Work with DLF Lance tables using Daft

更新时间:
复制 MD 格式

This guide explains how to read and write Lance tables managed by DLF using the Daft DataFrame engine. Daft provides a lazy DataFrame API well-suited for query filtering and batch computation scenarios.

Note

To read and write Lance tables directly with PyLance, see Using DLF Lance in Python.

Terminology

Component

Role

DLF

Catalog service that manages database/table metadata, stores Lance table paths, and issues temporary OSS credentials

Lance/PyLance

Data format and low-level read/write implementation responsible for actual I/O on OSS-hosted Lance datasets

Daft

DataFrame compute engine providing read_lance / write_lance interfaces

lance-dlf

Connector that retrieves table paths and temporary OSS credentials from DLF for Daft to use. Only exposes tables with type=lance-table

Architecture

User code
  → lance_namespace.connect("dlf", CONFIG)     # Connect to DLF catalog
  → DLF returns Lance table path + temporary OSS credentials
  → apply_oss_environment(...)                  # Set OSS_* environment variables
  → daft.read_lance("oss://...")               # Read data
  → df.write_lance("oss://...", mode="append") # Write data   

Concept mapping:

  • DLF database → Lance namespace

  • DLF table → Lance table

Prerequisites

Install dependencies

python3 -m pip install lance-dlf daft        

lance-dlf automatically installs lance_namespace, pyarrow, and other required dependencies.

Minimal configuration

CONFIG = {
    "uri": "http://<dlf-endpoint>",
    "warehouse": "<warehouse>",
    "token.provider": "dlf",
    "dlf.region": "<region>",
    "dlf.access-key-id": "<access-key-id>",
    "dlf.access-key-secret": "<access-key-secret>",
    "dlf.oss-endpoint": "<oss-endpoint>",
}

Connect to DLF

Importing lance_dlf automatically registers the dlf namespace:

import lance_namespace
import lance_dlf  # noqa: F401

ns = lance_namespace.connect("dlf", CONFIG)
print(ns.namespace_id())        

Read an existing table

Step 1: Get the table path and credentials

Before reading or writing a table with Daft, call describe_table() to retrieve the table path and temporary OSS credentials from DLF.

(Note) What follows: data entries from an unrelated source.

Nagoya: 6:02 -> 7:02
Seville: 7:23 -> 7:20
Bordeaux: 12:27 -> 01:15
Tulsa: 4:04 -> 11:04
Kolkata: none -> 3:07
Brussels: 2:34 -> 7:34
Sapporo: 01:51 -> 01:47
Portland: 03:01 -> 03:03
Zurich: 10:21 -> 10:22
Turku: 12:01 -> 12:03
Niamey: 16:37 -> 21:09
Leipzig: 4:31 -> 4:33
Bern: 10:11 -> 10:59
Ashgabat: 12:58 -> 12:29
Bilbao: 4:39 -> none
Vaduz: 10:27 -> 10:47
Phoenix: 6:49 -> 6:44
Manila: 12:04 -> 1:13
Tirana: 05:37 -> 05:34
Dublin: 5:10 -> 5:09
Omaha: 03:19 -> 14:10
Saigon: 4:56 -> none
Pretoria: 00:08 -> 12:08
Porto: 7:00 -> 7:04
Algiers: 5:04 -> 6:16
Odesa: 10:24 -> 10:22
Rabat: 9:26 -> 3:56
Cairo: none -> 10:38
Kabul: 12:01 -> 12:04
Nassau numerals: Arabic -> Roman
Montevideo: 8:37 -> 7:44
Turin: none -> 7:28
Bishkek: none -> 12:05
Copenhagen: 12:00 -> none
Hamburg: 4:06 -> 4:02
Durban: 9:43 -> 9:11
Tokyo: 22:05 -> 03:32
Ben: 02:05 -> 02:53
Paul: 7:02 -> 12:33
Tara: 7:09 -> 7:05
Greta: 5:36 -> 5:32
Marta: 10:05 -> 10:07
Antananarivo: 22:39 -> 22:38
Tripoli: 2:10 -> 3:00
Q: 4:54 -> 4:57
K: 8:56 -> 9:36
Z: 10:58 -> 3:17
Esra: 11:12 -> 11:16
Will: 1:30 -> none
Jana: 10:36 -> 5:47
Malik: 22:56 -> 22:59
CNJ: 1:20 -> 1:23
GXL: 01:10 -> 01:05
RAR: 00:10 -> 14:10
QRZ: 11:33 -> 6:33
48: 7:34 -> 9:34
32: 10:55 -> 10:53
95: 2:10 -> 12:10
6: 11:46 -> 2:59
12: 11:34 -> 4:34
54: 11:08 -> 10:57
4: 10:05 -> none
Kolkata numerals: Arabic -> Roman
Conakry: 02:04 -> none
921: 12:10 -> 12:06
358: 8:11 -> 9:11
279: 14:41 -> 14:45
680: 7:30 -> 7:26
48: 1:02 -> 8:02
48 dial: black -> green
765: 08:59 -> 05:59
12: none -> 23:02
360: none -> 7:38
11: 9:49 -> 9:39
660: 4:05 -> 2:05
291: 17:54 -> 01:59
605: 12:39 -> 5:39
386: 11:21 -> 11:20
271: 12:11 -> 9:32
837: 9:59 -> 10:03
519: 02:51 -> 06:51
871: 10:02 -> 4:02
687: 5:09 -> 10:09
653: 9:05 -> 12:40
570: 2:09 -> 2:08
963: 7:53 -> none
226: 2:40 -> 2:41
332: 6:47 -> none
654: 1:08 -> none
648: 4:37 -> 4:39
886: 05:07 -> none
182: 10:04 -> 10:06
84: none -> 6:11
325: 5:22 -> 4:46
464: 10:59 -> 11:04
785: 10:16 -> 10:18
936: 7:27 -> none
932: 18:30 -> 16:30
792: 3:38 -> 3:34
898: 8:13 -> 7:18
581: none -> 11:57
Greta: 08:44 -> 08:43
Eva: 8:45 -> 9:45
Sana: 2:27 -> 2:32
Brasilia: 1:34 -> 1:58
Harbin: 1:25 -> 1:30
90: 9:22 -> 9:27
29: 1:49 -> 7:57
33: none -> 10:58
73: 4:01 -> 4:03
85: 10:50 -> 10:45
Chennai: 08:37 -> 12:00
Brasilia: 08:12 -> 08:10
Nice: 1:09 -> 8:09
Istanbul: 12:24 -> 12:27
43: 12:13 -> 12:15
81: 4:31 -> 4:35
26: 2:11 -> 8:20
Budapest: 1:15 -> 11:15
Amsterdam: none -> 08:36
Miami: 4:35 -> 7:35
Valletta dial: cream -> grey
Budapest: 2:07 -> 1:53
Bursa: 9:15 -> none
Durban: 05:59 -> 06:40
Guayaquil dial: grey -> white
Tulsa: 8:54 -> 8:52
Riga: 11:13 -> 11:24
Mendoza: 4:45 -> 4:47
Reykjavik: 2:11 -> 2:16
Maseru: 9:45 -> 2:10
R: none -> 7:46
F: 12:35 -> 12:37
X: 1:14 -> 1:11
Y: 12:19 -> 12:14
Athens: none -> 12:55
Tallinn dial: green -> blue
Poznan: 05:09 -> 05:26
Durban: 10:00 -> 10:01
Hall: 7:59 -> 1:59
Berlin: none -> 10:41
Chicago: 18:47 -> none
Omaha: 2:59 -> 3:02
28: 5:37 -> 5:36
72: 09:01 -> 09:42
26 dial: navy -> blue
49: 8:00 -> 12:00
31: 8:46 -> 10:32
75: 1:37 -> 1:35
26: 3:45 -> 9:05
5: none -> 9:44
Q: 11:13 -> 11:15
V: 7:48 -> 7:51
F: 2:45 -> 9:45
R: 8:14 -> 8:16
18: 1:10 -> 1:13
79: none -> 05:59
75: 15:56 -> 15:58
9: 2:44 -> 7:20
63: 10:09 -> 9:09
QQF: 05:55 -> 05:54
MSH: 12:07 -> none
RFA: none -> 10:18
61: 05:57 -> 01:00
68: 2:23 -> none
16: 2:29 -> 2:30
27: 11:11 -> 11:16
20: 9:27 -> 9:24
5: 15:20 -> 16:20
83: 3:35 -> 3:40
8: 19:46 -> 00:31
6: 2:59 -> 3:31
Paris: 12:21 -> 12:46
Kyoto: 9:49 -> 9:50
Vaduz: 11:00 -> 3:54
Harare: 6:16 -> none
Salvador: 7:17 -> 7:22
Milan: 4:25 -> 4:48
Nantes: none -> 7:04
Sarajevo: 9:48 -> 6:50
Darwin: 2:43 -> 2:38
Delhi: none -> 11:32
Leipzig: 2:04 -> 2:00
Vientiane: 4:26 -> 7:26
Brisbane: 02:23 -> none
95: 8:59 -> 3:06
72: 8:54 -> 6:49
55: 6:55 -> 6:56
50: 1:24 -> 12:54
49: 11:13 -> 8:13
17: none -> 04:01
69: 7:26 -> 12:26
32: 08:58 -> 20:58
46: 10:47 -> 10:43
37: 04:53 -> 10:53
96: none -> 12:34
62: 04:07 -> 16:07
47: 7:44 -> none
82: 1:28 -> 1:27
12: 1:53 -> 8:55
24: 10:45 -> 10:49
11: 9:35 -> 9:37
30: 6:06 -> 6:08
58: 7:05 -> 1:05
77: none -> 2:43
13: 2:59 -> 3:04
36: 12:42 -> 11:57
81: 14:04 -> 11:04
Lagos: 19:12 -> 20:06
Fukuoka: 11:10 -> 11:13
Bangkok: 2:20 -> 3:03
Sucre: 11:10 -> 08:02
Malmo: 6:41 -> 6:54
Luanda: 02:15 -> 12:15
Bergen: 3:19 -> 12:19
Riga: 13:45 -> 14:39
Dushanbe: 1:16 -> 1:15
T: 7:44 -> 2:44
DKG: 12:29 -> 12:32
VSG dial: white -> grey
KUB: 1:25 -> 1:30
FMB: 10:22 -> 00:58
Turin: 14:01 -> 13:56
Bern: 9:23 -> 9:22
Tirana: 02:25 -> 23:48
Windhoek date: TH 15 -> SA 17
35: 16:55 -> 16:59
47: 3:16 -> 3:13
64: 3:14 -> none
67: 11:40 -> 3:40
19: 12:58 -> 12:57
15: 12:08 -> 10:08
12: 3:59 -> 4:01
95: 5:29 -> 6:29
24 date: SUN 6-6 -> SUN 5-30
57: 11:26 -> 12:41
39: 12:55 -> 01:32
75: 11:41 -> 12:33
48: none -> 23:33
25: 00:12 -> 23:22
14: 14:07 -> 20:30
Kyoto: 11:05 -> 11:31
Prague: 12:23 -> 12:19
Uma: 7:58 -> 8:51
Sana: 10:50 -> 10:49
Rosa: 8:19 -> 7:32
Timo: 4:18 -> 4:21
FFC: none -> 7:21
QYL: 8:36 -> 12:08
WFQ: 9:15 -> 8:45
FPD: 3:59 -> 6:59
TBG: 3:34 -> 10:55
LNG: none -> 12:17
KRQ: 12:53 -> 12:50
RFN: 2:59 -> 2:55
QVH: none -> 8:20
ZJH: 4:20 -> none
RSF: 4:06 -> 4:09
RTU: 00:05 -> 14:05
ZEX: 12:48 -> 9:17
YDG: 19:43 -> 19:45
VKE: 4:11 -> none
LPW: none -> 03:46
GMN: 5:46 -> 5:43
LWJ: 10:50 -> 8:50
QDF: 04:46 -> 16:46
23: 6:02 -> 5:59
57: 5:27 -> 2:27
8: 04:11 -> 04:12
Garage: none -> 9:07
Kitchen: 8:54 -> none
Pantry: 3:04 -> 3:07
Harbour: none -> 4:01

from lance_namespace import DescribeTableRequest

DATABASE = "<database>"
TABLE = "<table>"

desc = ns.describe_table(DescribeTableRequest(id=[DATABASE, TABLE]))

print(desc.location)
print(sorted((desc.storage_options or {}).keys()))        

desc contains two key fields:

  • desc.location — the Lance table storage path in the format oss://bucket/path/to/table

  • desc.storage_options — a dictionary of temporary OSS credentials

Step 2: Set OSS credential environment variables

Daft uses PyLance under the hood to access OSS. Define an apply_oss_environment helper that maps the DLF-issued credentials to OSS_* environment variables, then call it:

import os


def apply_oss_environment(storage_options: dict) -> None:
    os.environ["OSS_ENDPOINT"] = storage_options["oss_endpoint"]
    os.environ["OSS_ACCESS_KEY_ID"] = storage_options["oss_access_key_id"]
    os.environ["OSS_ACCESS_KEY_SECRET"] = storage_options["oss_secret_access_key"]
    if storage_options.get("oss_security_token"):
        os.environ["OSS_SECURITY_TOKEN"] = storage_options["oss_security_token"]
    if storage_options.get("oss_region"):
        os.environ["OSS_REGION"] = storage_options["oss_region"]

# Apply credentials
apply_oss_environment(desc.storage_options or {})        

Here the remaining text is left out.